'''
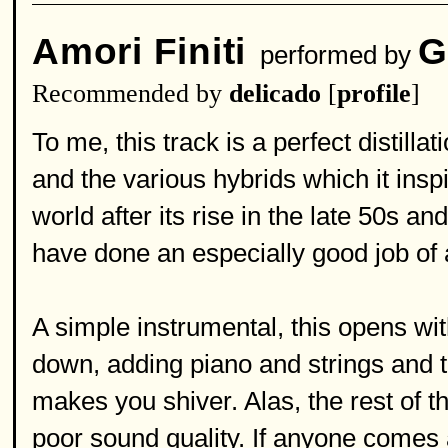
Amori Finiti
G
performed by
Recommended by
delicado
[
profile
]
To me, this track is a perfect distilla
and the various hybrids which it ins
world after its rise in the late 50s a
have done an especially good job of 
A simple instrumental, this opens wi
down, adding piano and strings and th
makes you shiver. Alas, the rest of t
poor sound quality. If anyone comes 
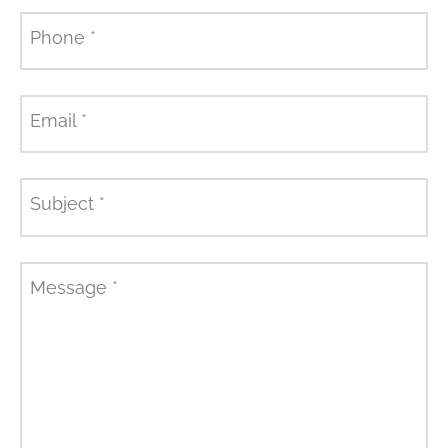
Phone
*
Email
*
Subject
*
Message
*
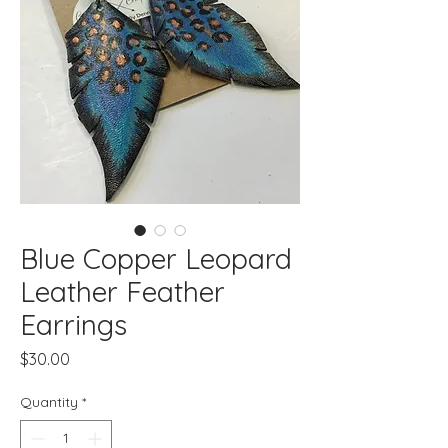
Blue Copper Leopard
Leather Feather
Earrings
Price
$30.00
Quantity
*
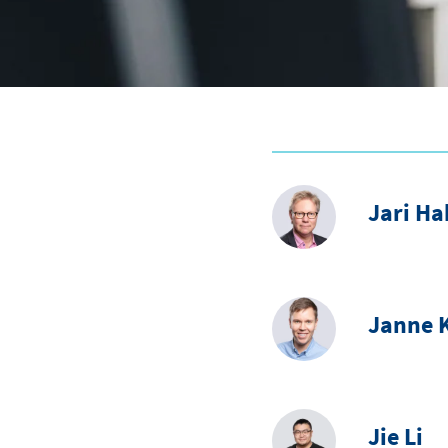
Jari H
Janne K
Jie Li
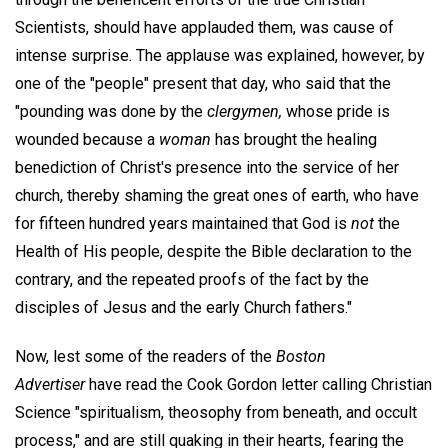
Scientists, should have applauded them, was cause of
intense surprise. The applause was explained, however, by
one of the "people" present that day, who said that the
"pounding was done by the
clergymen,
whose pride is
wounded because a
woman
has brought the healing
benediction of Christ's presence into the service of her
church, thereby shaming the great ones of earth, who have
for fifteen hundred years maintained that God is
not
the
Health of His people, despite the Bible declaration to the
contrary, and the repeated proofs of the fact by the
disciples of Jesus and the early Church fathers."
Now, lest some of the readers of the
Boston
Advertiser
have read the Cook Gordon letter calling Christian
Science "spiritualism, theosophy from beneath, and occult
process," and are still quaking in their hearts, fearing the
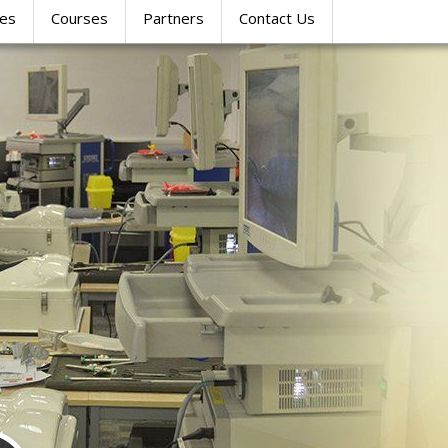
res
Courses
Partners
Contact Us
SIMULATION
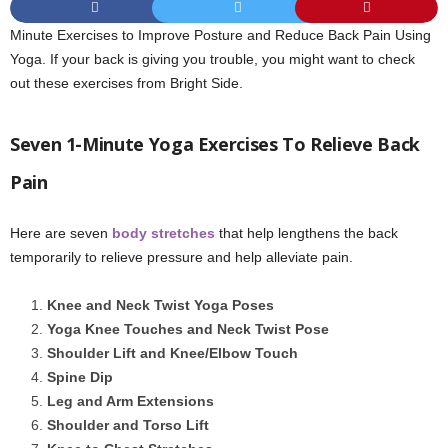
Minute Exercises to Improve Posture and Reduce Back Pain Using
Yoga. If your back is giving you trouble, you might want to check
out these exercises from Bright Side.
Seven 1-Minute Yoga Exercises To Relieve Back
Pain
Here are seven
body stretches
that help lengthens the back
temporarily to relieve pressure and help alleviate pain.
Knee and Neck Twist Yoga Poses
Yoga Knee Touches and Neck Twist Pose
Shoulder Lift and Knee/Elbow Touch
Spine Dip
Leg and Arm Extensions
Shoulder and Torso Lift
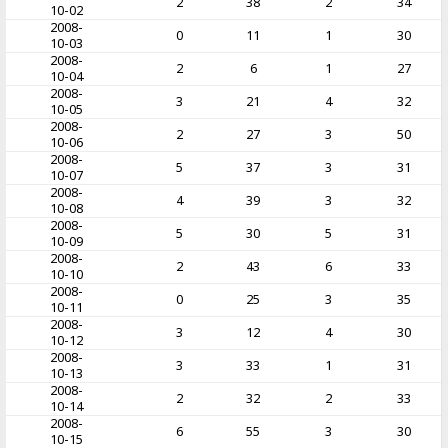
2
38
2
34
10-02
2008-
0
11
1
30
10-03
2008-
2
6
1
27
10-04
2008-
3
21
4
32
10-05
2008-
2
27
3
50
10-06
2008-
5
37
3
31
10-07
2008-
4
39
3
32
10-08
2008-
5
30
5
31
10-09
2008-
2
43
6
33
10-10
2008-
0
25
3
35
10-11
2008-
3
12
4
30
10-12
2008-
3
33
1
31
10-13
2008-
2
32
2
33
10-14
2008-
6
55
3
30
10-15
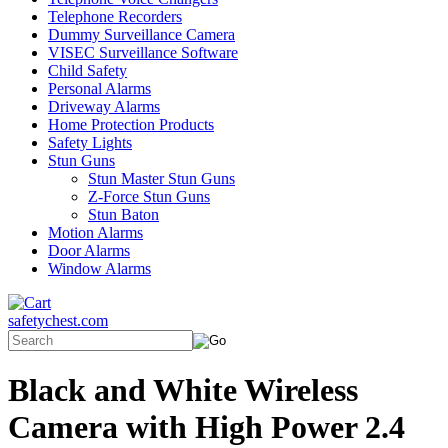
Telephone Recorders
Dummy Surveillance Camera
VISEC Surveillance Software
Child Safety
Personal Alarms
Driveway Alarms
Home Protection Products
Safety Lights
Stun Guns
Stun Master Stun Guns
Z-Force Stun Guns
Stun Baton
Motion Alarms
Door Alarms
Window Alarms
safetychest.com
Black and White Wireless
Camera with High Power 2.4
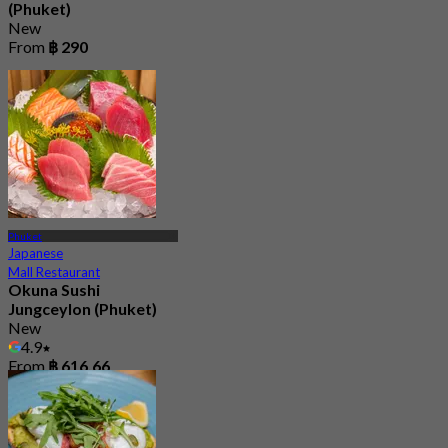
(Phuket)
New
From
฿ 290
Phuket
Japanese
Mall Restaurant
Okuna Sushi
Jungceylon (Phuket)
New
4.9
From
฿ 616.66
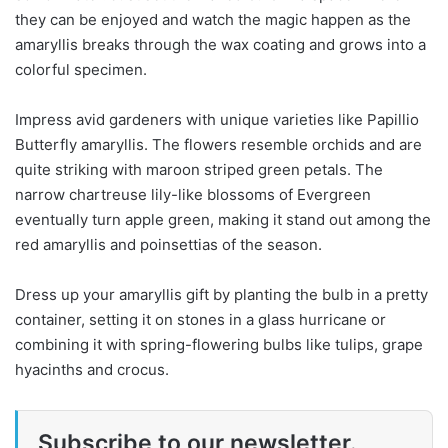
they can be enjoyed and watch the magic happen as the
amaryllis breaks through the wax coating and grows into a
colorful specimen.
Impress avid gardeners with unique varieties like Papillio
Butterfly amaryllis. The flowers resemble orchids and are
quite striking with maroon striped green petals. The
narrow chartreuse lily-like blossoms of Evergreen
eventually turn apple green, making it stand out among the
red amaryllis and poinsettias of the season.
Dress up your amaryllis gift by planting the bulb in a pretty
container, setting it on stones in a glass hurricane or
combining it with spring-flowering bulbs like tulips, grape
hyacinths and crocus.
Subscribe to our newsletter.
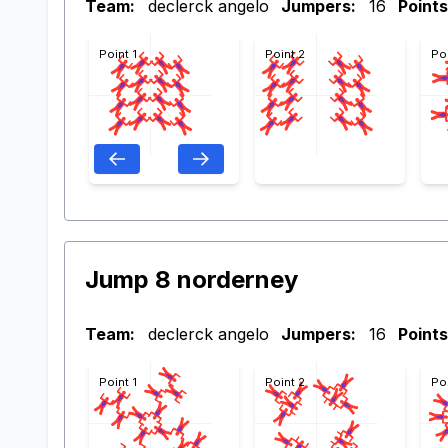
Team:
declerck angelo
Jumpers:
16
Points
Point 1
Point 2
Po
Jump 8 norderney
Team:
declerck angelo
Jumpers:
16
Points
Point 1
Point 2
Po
'''
What to produce:
What is needed is an exact copy of all the data, with no images in it.

Solution:
Amori Finiti
G
performed by
Recommended by
delicado
[
profile
]
To me, this track is a perfect distilla
and the various hybrids which it ins
world after its rise in the late 50s a
have done an especially good job of 
A simple instrumental, this opens wi
down, adding piano and strings and th
makes you shiver. Alas, the rest of t
poor sound quality. If anyone comes 
Phone
*
Email
*
Subject
*
Message
*
Blue Copper Leopard
Leather Feather
Earrings
Price
$30.00
Quantity
*
Jari H
Janne K
Jie Li
Scientists, should have applauded them, was cause of
intense surprise. The applause was explained, however, by
one of the "people" present that day, who said that the
"pounding was done by the
clergymen,
whose pride is
wounded because a
woman
has brought the healing
benediction of Christ's presence into the service of her
church, thereby shaming the great ones of earth, who have
for fifteen hundred years maintained that God is
not
the
Health of His people, despite the Bible declaration to the
contrary, and the repeated proofs of the fact by the
disciples of Jesus and the early Church fathers."
Now, lest some of the readers of the
Boston
Advertiser
have read the Cook Gordon letter calling Christian
Science "spiritualism, theosophy from beneath, and occult
process," and are still quaking in their hearts, fearing the
res
Courses
Partners
Contact Us
SIMULATION
Minute Exercises to Improve Posture and Reduce Back Pain Using
Yoga. If your back is giving you trouble, you might want to check
out these exercises from Bright Side.
Seven 1-Minute Yoga Exercises To Relieve Back
Pain
Here are seven
body stretches
that help lengthens the back
temporarily to relieve pressure and help alleviate pain.
Knee and Neck Twist Yoga Poses
Yoga Knee Touches and Neck Twist Pose
Shoulder Lift and Knee/Elbow Touch
Spine Dip
Leg and Arm Extensions
Shoulder and Torso Lift
2
38
2
34
10-02
2008-
0
11
1
30
10-03
2008-
2
6
1
27
10-04
2008-
3
21
4
32
10-05
2008-
2
27
3
50
10-06
2008-
5
37
3
31
10-07
2008-
4
39
3
32
10-08
2008-
5
30
5
31
10-09
2008-
2
43
6
33
10-10
2008-
0
25
3
35
10-11
2008-
3
12
4
30
10-12
2008-
3
33
1
31
10-13
2008-
2
32
2
33
10-14
2008-
6
55
3
30
10-15
Telephone Recorders
Dummy Surveillance Camera
VISEC Surveillance Software
Child Safety
Personal Alarms
Driveway Alarms
Home Protection Products
Safety Lights
Stun Guns
Stun Master Stun Guns
Z-Force Stun Guns
Stun Baton
Motion Alarms
Door Alarms
Window Alarms
safetychest.com
Black and White Wireless
Camera with High Power 2.4
(Phuket)
New
From
฿ 290
Phuket
Japanese
Mall Restaurant
Okuna Sushi
Jungceylon (Phuket)
New
4.9
From
฿ 616.66
they can be enjoyed and watch the magic happen as the
amaryllis breaks through the wax coating and grows into a
colorful specimen.
Impress avid gardeners with unique varieties like Papillio
Butterfly amaryllis. The flowers resemble orchids and are
quite striking with maroon striped green petals. The
narrow chartreuse lily-like blossoms of Evergreen
eventually turn apple green, making it stand out among the
red amaryllis and poinsettias of the season.
Dress up your amaryllis gift by planting the bulb in a pretty
container, setting it on stones in a glass hurricane or
combining it with spring-flowering bulbs like tulips, grape
hyacinths and crocus.
Subscribe to our newsletter.
Team:
declerck angelo
Jumpers:
16
Points
Point 1
Point 2
Po
Jump 8 norderney
Team:
declerck angelo
Jumpers:
16
Points
Point 1
Point 2
Po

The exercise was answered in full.